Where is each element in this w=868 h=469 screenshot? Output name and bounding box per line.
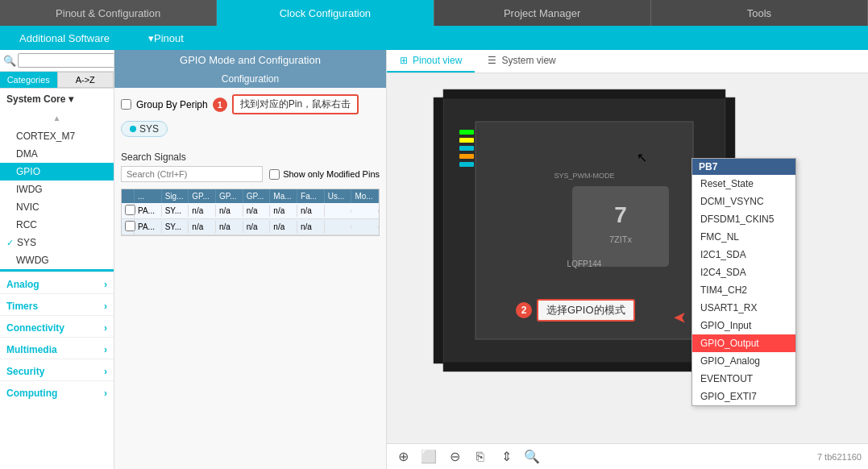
tab-pinout-view[interactable]: ⊞ Pinout view — [387, 50, 475, 73]
sidebar-section-analog[interactable]: Analog › — [0, 272, 114, 293]
main-layout: 🔍 Categories A->Z System Core ▾ ▲ CORTEX… — [0, 50, 868, 469]
sidebar-scroll-up: ▲ — [0, 108, 114, 127]
sidebar-search-input[interactable] — [18, 53, 114, 68]
show-modified-checkbox[interactable] — [269, 169, 280, 180]
computing-chevron: › — [104, 388, 107, 399]
search-chip-icon: 🔍 — [524, 449, 540, 464]
td-mo-2 — [351, 226, 379, 229]
zoom-out-icon: ⊖ — [450, 449, 460, 464]
menu-item-i2c4[interactable]: I2C4_SDA — [692, 264, 795, 281]
sidebar-section-computing[interactable]: Computing › — [0, 380, 114, 402]
zoom-in-button[interactable]: ⊕ — [393, 447, 413, 467]
sidebar-item-iwdg[interactable]: IWDG — [0, 181, 114, 198]
td-ma-2: n/a — [270, 221, 297, 233]
menu-item-usart1[interactable]: USART1_RX — [692, 299, 795, 317]
sidebar-item-cortex-m7[interactable]: CORTEX_M7 — [0, 127, 114, 145]
tab-az[interactable]: A->Z — [57, 72, 114, 88]
search-signals-label: Search Signals — [121, 151, 380, 163]
system-core-label: System Core — [6, 93, 65, 105]
svg-text:7: 7 — [614, 202, 627, 227]
sidebar-item-rcc[interactable]: RCC — [0, 216, 114, 234]
frame-icon: ⬜ — [421, 449, 437, 464]
td-fa-2: n/a — [297, 221, 325, 233]
tab-categories[interactable]: Categories — [0, 72, 57, 88]
nav-project-manager[interactable]: Project Manager — [434, 0, 651, 26]
td-gp3-2: n/a — [243, 221, 271, 233]
menu-item-fmc[interactable]: FMC_NL — [692, 228, 795, 246]
sidebar-item-wwdg[interactable]: WWDG — [0, 251, 114, 269]
search-chip-button[interactable]: 🔍 — [522, 447, 542, 467]
bottom-toolbar: ⊕ ⬜ ⊖ ⎘ ⇕ 🔍 7 tb621160 — [387, 443, 868, 469]
menu-item-eventout[interactable]: EVENTOUT — [692, 370, 795, 388]
zoom-out-button[interactable]: ⊖ — [445, 447, 464, 467]
menu-item-i2c1[interactable]: I2C1_SDA — [692, 246, 795, 264]
menu-item-gpio-exti[interactable]: GPIO_EXTI7 — [692, 388, 795, 405]
system-core-arrow: ▾ — [69, 93, 73, 105]
table-row: PA... SY... n/a n/a n/a n/a n/a — [122, 203, 379, 219]
sidebar-section-connectivity[interactable]: Connectivity › — [0, 315, 114, 337]
nav-additional-software[interactable]: Additional Software — [0, 26, 129, 50]
copy-button[interactable]: ⎘ — [471, 447, 490, 467]
category-tabs: Categories A->Z — [0, 72, 114, 89]
th-2: GP... — [189, 189, 216, 203]
sidebar: 🔍 Categories A->Z System Core ▾ ▲ CORTEX… — [0, 50, 114, 469]
menu-item-gpio-analog[interactable]: GPIO_Analog — [692, 352, 795, 370]
sidebar-section-timers[interactable]: Timers › — [0, 293, 114, 315]
td-ma-1: n/a — [270, 205, 297, 217]
sidebar-items: System Core ▾ ▲ CORTEX_M7 DMA GPIO IWDG … — [0, 89, 114, 469]
config-body: Group By Periph 1 找到对应的Pin，鼠标右击 SYS Sear… — [114, 88, 386, 243]
td-gp2-2: n/a — [216, 221, 243, 233]
nav-clock-config[interactable]: Clock Configuration — [217, 0, 434, 26]
sidebar-item-dma[interactable]: DMA — [0, 145, 114, 163]
show-modified-label: Show only Modified Pins — [269, 169, 380, 180]
td-check-1 — [122, 203, 135, 218]
zoom-in-icon: ⊕ — [398, 449, 409, 464]
nav-tools[interactable]: Tools — [651, 0, 868, 26]
timers-chevron: › — [104, 301, 107, 312]
nav-pinout-config[interactable]: Pinout & Configuration — [0, 0, 217, 26]
chip-area: 7 7ZITx LQFP144 SYS_PWM-MODE 2 选择GPIO的模式… — [387, 73, 868, 443]
td-name-1: PA... — [135, 205, 162, 217]
search-signals-row: Show only Modified Pins — [121, 166, 380, 182]
red-arrow: ➤ — [673, 309, 687, 328]
config-title: Configuration — [114, 70, 386, 88]
step2-container: 2 选择GPIO的模式 — [516, 299, 635, 322]
sidebar-item-sys[interactable]: SYS — [0, 234, 114, 251]
search-signals-input[interactable] — [121, 166, 263, 182]
pinout-view-icon: ⊞ — [400, 55, 408, 66]
group-by-checkbox[interactable] — [121, 99, 131, 110]
group-by-row: Group By Periph 1 找到对应的Pin，鼠标右击 — [121, 94, 380, 114]
svg-rect-11 — [459, 138, 474, 143]
menu-item-gpio-input[interactable]: GPIO_Input — [692, 317, 795, 334]
frame-button[interactable]: ⬜ — [419, 447, 438, 467]
menu-item-dfsdm[interactable]: DFSDM1_CKIN5 — [692, 210, 795, 228]
table-row: PA... SY... n/a n/a n/a n/a n/a — [122, 219, 379, 235]
step1-annotation: 找到对应的Pin，鼠标右击 — [232, 94, 359, 114]
right-panel: ⊞ Pinout view ☰ System view — [387, 50, 868, 469]
tab-system-view[interactable]: ☰ System view — [475, 50, 568, 73]
sidebar-section-multimedia[interactable]: Multimedia › — [0, 337, 114, 359]
th-5: Ma... — [270, 189, 297, 203]
sidebar-item-nvic[interactable]: NVIC — [0, 198, 114, 216]
menu-item-dcmi[interactable]: DCMI_VSYNC — [692, 193, 795, 210]
svg-rect-14 — [459, 162, 474, 167]
menu-item-reset[interactable]: Reset_State — [692, 175, 795, 193]
th-3: GP... — [216, 189, 243, 203]
td-sig-1: SY... — [162, 205, 189, 217]
sys-badge: SYS — [121, 121, 168, 137]
table-header: ... Sig... GP... GP... GP... Ma... Fa...… — [122, 189, 379, 203]
move-icon: ⇕ — [501, 449, 512, 464]
menu-item-gpio-output[interactable]: GPIO_Output — [692, 334, 795, 352]
sidebar-section-security[interactable]: Security › — [0, 359, 114, 380]
sidebar-group-system-core[interactable]: System Core ▾ — [0, 89, 114, 108]
td-check-2 — [122, 219, 135, 234]
context-menu-header: PB7 — [692, 159, 795, 175]
svg-text:LQFP144: LQFP144 — [567, 259, 602, 268]
signals-table: ... Sig... GP... GP... GP... Ma... Fa...… — [121, 189, 380, 236]
right-panel-tabs: ⊞ Pinout view ☰ System view — [387, 50, 868, 73]
move-button[interactable]: ⇕ — [496, 447, 516, 467]
menu-item-tim4[interactable]: TIM4_CH2 — [692, 281, 795, 299]
copy-icon: ⎘ — [476, 450, 484, 464]
nav-pinout[interactable]: ▾ Pinout — [129, 26, 203, 50]
sidebar-item-gpio[interactable]: GPIO — [0, 163, 114, 181]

--- Exercise objective ---
Exact repetition of the data is needed, with no images retained.

--- Answer space ---
Where is each element in this w=868 h=469 screenshot? Output name and bounding box per line.
tab-pinout-view[interactable]: ⊞ Pinout view — [387, 50, 475, 73]
sidebar-section-analog[interactable]: Analog › — [0, 272, 114, 293]
main-layout: 🔍 Categories A->Z System Core ▾ ▲ CORTEX… — [0, 50, 868, 469]
sidebar-scroll-up: ▲ — [0, 108, 114, 127]
sidebar-search-input[interactable] — [18, 53, 114, 68]
show-modified-checkbox[interactable] — [269, 169, 280, 180]
computing-chevron: › — [104, 388, 107, 399]
search-chip-icon: 🔍 — [524, 449, 540, 464]
td-mo-2 — [351, 226, 379, 229]
zoom-out-icon: ⊖ — [450, 449, 460, 464]
menu-item-i2c4[interactable]: I2C4_SDA — [692, 264, 795, 281]
sidebar-section-computing[interactable]: Computing › — [0, 380, 114, 402]
zoom-in-button[interactable]: ⊕ — [393, 447, 413, 467]
sidebar-item-iwdg[interactable]: IWDG — [0, 181, 114, 198]
td-ma-2: n/a — [270, 221, 297, 233]
menu-item-usart1[interactable]: USART1_RX — [692, 299, 795, 317]
sidebar-item-cortex-m7[interactable]: CORTEX_M7 — [0, 127, 114, 145]
tab-az[interactable]: A->Z — [57, 72, 114, 88]
search-signals-label: Search Signals — [121, 151, 380, 163]
system-core-label: System Core — [6, 93, 65, 105]
svg-text:7: 7 — [614, 202, 627, 227]
sidebar-item-rcc[interactable]: RCC — [0, 216, 114, 234]
frame-icon: ⬜ — [421, 449, 437, 464]
td-fa-2: n/a — [297, 221, 325, 233]
tab-categories[interactable]: Categories — [0, 72, 57, 88]
nav-project-manager[interactable]: Project Manager — [434, 0, 651, 26]
td-gp3-2: n/a — [243, 221, 271, 233]
menu-item-fmc[interactable]: FMC_NL — [692, 228, 795, 246]
sidebar-item-wwdg[interactable]: WWDG — [0, 251, 114, 269]
search-chip-button[interactable]: 🔍 — [522, 447, 542, 467]
bottom-toolbar: ⊕ ⬜ ⊖ ⎘ ⇕ 🔍 7 tb621160 — [387, 443, 868, 469]
menu-item-eventout[interactable]: EVENTOUT — [692, 370, 795, 388]
zoom-out-button[interactable]: ⊖ — [445, 447, 464, 467]
menu-item-i2c1[interactable]: I2C1_SDA — [692, 246, 795, 264]
menu-item-gpio-exti[interactable]: GPIO_EXTI7 — [692, 388, 795, 405]
system-core-arrow: ▾ — [69, 93, 73, 105]
table-row: PA... SY... n/a n/a n/a n/a n/a — [122, 203, 379, 219]
sidebar-section-connectivity[interactable]: Connectivity › — [0, 315, 114, 337]
nav-additional-software[interactable]: Additional Software — [0, 26, 129, 50]
copy-button[interactable]: ⎘ — [471, 447, 490, 467]
category-tabs: Categories A->Z — [0, 72, 114, 89]
th-2: GP... — [189, 189, 216, 203]
sidebar: 🔍 Categories A->Z System Core ▾ ▲ CORTEX… — [0, 50, 114, 469]
menu-item-gpio-analog[interactable]: GPIO_Analog — [692, 352, 795, 370]
sidebar-section-timers[interactable]: Timers › — [0, 293, 114, 315]
td-ma-1: n/a — [270, 205, 297, 217]
sidebar-items: System Core ▾ ▲ CORTEX_M7 DMA GPIO IWDG … — [0, 89, 114, 469]
config-body: Group By Periph 1 找到对应的Pin，鼠标右击 SYS Sear… — [114, 88, 386, 243]
td-gp2-2: n/a — [216, 221, 243, 233]
nav-clock-config[interactable]: Clock Configuration — [217, 0, 434, 26]
sidebar-item-dma[interactable]: DMA — [0, 145, 114, 163]
show-modified-label: Show only Modified Pins — [269, 169, 380, 180]
td-check-1 — [122, 203, 135, 218]
zoom-in-icon: ⊕ — [398, 449, 409, 464]
nav-tools[interactable]: Tools — [651, 0, 868, 26]
timers-chevron: › — [104, 301, 107, 312]
nav-pinout-config[interactable]: Pinout & Configuration — [0, 0, 217, 26]
chip-area: 7 7ZITx LQFP144 SYS_PWM-MODE 2 选择GPIO的模式… — [387, 73, 868, 443]
td-name-1: PA... — [135, 205, 162, 217]
search-signals-row: Show only Modified Pins — [121, 166, 380, 182]
red-arrow: ➤ — [673, 309, 687, 328]
config-title: Configuration — [114, 70, 386, 88]
step2-container: 2 选择GPIO的模式 — [516, 299, 635, 322]
sidebar-item-sys[interactable]: SYS — [0, 234, 114, 251]
search-signals-input[interactable] — [121, 166, 263, 182]
pinout-view-icon: ⊞ — [400, 55, 408, 66]
group-by-checkbox[interactable] — [121, 99, 131, 110]
group-by-row: Group By Periph 1 找到对应的Pin，鼠标右击 — [121, 94, 380, 114]
svg-rect-11 — [459, 138, 474, 143]
menu-item-gpio-input[interactable]: GPIO_Input — [692, 317, 795, 334]
frame-button[interactable]: ⬜ — [419, 447, 438, 467]
menu-item-dfsdm[interactable]: DFSDM1_CKIN5 — [692, 210, 795, 228]
table-row: PA... SY... n/a n/a n/a n/a n/a — [122, 219, 379, 235]
step1-annotation: 找到对应的Pin，鼠标右击 — [232, 94, 359, 114]
right-panel: ⊞ Pinout view ☰ System view — [387, 50, 868, 469]
tab-system-view[interactable]: ☰ System view — [475, 50, 568, 73]
sidebar-section-multimedia[interactable]: Multimedia › — [0, 337, 114, 359]
th-5: Ma... — [270, 189, 297, 203]
sidebar-item-nvic[interactable]: NVIC — [0, 198, 114, 216]
menu-item-dcmi[interactable]: DCMI_VSYNC — [692, 193, 795, 210]
svg-rect-14 — [459, 162, 474, 167]
menu-item-reset[interactable]: Reset_State — [692, 175, 795, 193]
th-3: GP... — [216, 189, 243, 203]
td-sig-1: SY... — [162, 205, 189, 217]
sys-badge: SYS — [121, 121, 168, 137]
table-header: ... Sig... GP... GP... GP... Ma... Fa...… — [122, 189, 379, 203]
move-icon: ⇕ — [501, 449, 512, 464]
menu-item-gpio-output[interactable]: GPIO_Output — [692, 334, 795, 352]
sidebar-section-security[interactable]: Security › — [0, 359, 114, 380]
sidebar-group-system-core[interactable]: System Core ▾ — [0, 89, 114, 108]
td-check-2 — [122, 219, 135, 234]
context-menu-header: PB7 — [692, 159, 795, 175]
svg-text:LQFP144: LQFP144 — [567, 259, 602, 268]
signals-table: ... Sig... GP... GP... GP... Ma... Fa...… — [121, 189, 380, 236]
right-panel-tabs: ⊞ Pinout view ☰ System view — [387, 50, 868, 73]
move-button[interactable]: ⇕ — [496, 447, 516, 467]
menu-item-tim4[interactable]: TIM4_CH2 — [692, 281, 795, 299]
copy-icon: ⎘ — [476, 450, 484, 464]
nav-pinout[interactable]: ▾ Pinout — [129, 26, 203, 50]
sidebar-item-gpio[interactable]: GPIO — [0, 163, 114, 181]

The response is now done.